*Directions*. Write the records below out again exactly as given, with no images.

Page segmentation data
┏━━

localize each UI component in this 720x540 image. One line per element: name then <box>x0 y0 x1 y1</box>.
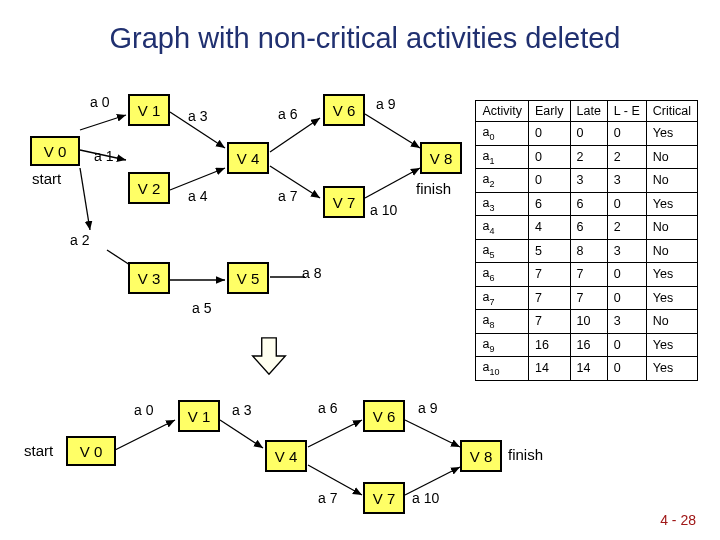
svg-line-11 <box>365 168 420 198</box>
activity-table: ActivityEarlyLateL - ECritical a0000Yesa… <box>475 100 698 381</box>
g1-edge-a8: a 8 <box>302 265 321 281</box>
page-title: Graph with non-critical activities delet… <box>50 22 680 55</box>
g1-edge-a3: a 3 <box>188 108 207 124</box>
g1-start-label: start <box>32 170 61 187</box>
g2-node-v6: V 6 <box>363 400 405 432</box>
table-header: Activity <box>476 101 529 122</box>
g2-node-v7: V 7 <box>363 482 405 514</box>
g2-finish-label: finish <box>508 446 543 463</box>
g1-node-v5: V 5 <box>227 262 269 294</box>
g1-edge-a4: a 4 <box>188 188 207 204</box>
g2-node-v8: V 8 <box>460 440 502 472</box>
g1-node-v2: V 2 <box>128 172 170 204</box>
g1-node-v3: V 3 <box>128 262 170 294</box>
g1-edge-a1: a 1 <box>94 148 113 164</box>
g1-edge-a2: a 2 <box>70 232 89 248</box>
g1-edge-a0: a 0 <box>90 94 109 110</box>
down-arrow-icon <box>250 336 288 376</box>
table-header: Late <box>570 101 607 122</box>
g1-node-v4: V 4 <box>227 142 269 174</box>
g2-node-v0: V 0 <box>66 436 116 466</box>
g2-start-label: start <box>24 442 53 459</box>
svg-line-2 <box>80 168 90 230</box>
g2-edge-a10: a 10 <box>412 490 439 506</box>
g2-node-v1: V 1 <box>178 400 220 432</box>
table-header: Early <box>529 101 570 122</box>
g2-edge-a0: a 0 <box>134 402 153 418</box>
svg-line-10 <box>365 114 420 148</box>
svg-line-14 <box>308 420 362 447</box>
table-row: a1014140Yes <box>476 357 698 381</box>
table-header: Critical <box>646 101 697 122</box>
table-row: a5583No <box>476 239 698 263</box>
g1-node-v6: V 6 <box>323 94 365 126</box>
g1-node-v7: V 7 <box>323 186 365 218</box>
table-row: a3660Yes <box>476 192 698 216</box>
table-header: L - E <box>607 101 646 122</box>
g1-finish-label: finish <box>416 180 451 197</box>
table-row: a6770Yes <box>476 263 698 287</box>
g1-node-v1: V 1 <box>128 94 170 126</box>
g2-edge-a6: a 6 <box>318 400 337 416</box>
svg-line-5 <box>107 250 130 265</box>
g2-node-v4: V 4 <box>265 440 307 472</box>
g1-node-v0: V 0 <box>30 136 80 166</box>
table-row: a4462No <box>476 216 698 240</box>
slide-number: 4 - 28 <box>660 512 696 528</box>
g2-edge-a9: a 9 <box>418 400 437 416</box>
table-row: a1022No <box>476 145 698 169</box>
g1-edge-a10: a 10 <box>370 202 397 218</box>
table-row: a7770Yes <box>476 286 698 310</box>
table-row: a2033No <box>476 169 698 193</box>
svg-line-4 <box>170 168 225 190</box>
g1-node-v8: V 8 <box>420 142 462 174</box>
svg-line-7 <box>270 118 320 152</box>
g1-edge-a6: a 6 <box>278 106 297 122</box>
svg-line-13 <box>220 420 263 448</box>
g2-edge-a7: a 7 <box>318 490 337 506</box>
table-row: a0000Yes <box>476 122 698 146</box>
svg-line-12 <box>115 420 175 450</box>
table-row: a87103No <box>476 310 698 334</box>
g2-edge-a3: a 3 <box>232 402 251 418</box>
g1-edge-a7: a 7 <box>278 188 297 204</box>
g1-edge-a9: a 9 <box>376 96 395 112</box>
table-row: a916160Yes <box>476 333 698 357</box>
svg-line-0 <box>80 115 126 130</box>
svg-line-16 <box>405 420 460 447</box>
g1-edge-a5: a 5 <box>192 300 211 316</box>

┗━━

*Response below*.
localize each UI component in this 720x540 image. One line per element: name then <box>x0 y0 x1 y1</box>.
svg-line-11 <box>365 168 420 198</box>
activity-table: ActivityEarlyLateL - ECritical a0000Yesa… <box>475 100 698 381</box>
g1-edge-a8: a 8 <box>302 265 321 281</box>
page-title: Graph with non-critical activities delet… <box>50 22 680 55</box>
g1-edge-a3: a 3 <box>188 108 207 124</box>
g1-start-label: start <box>32 170 61 187</box>
g2-node-v6: V 6 <box>363 400 405 432</box>
table-header: Activity <box>476 101 529 122</box>
g2-node-v7: V 7 <box>363 482 405 514</box>
g2-finish-label: finish <box>508 446 543 463</box>
g1-node-v5: V 5 <box>227 262 269 294</box>
g1-edge-a4: a 4 <box>188 188 207 204</box>
g2-node-v8: V 8 <box>460 440 502 472</box>
g1-node-v2: V 2 <box>128 172 170 204</box>
g1-node-v3: V 3 <box>128 262 170 294</box>
g1-edge-a1: a 1 <box>94 148 113 164</box>
g1-edge-a2: a 2 <box>70 232 89 248</box>
g1-edge-a0: a 0 <box>90 94 109 110</box>
down-arrow-icon <box>250 336 288 376</box>
table-header: Late <box>570 101 607 122</box>
g1-node-v4: V 4 <box>227 142 269 174</box>
g2-node-v0: V 0 <box>66 436 116 466</box>
g2-start-label: start <box>24 442 53 459</box>
svg-line-2 <box>80 168 90 230</box>
g2-edge-a10: a 10 <box>412 490 439 506</box>
g2-node-v1: V 1 <box>178 400 220 432</box>
table-header: Early <box>529 101 570 122</box>
g2-edge-a0: a 0 <box>134 402 153 418</box>
svg-line-10 <box>365 114 420 148</box>
svg-line-14 <box>308 420 362 447</box>
table-row: a1014140Yes <box>476 357 698 381</box>
table-header: Critical <box>646 101 697 122</box>
table-row: a5583No <box>476 239 698 263</box>
g1-node-v6: V 6 <box>323 94 365 126</box>
g1-node-v7: V 7 <box>323 186 365 218</box>
table-row: a3660Yes <box>476 192 698 216</box>
table-header: L - E <box>607 101 646 122</box>
g1-finish-label: finish <box>416 180 451 197</box>
table-row: a6770Yes <box>476 263 698 287</box>
g1-node-v1: V 1 <box>128 94 170 126</box>
g2-edge-a6: a 6 <box>318 400 337 416</box>
svg-line-5 <box>107 250 130 265</box>
g2-node-v4: V 4 <box>265 440 307 472</box>
g1-node-v0: V 0 <box>30 136 80 166</box>
table-row: a4462No <box>476 216 698 240</box>
slide-number: 4 - 28 <box>660 512 696 528</box>
g2-edge-a9: a 9 <box>418 400 437 416</box>
table-row: a1022No <box>476 145 698 169</box>
g1-edge-a10: a 10 <box>370 202 397 218</box>
table-row: a7770Yes <box>476 286 698 310</box>
table-row: a2033No <box>476 169 698 193</box>
svg-line-4 <box>170 168 225 190</box>
g1-node-v8: V 8 <box>420 142 462 174</box>
svg-line-7 <box>270 118 320 152</box>
g1-edge-a6: a 6 <box>278 106 297 122</box>
svg-line-13 <box>220 420 263 448</box>
g2-edge-a7: a 7 <box>318 490 337 506</box>
table-row: a0000Yes <box>476 122 698 146</box>
svg-line-12 <box>115 420 175 450</box>
table-row: a87103No <box>476 310 698 334</box>
g2-edge-a3: a 3 <box>232 402 251 418</box>
g1-edge-a7: a 7 <box>278 188 297 204</box>
g1-edge-a9: a 9 <box>376 96 395 112</box>
table-row: a916160Yes <box>476 333 698 357</box>
svg-line-0 <box>80 115 126 130</box>
svg-line-16 <box>405 420 460 447</box>
g1-edge-a5: a 5 <box>192 300 211 316</box>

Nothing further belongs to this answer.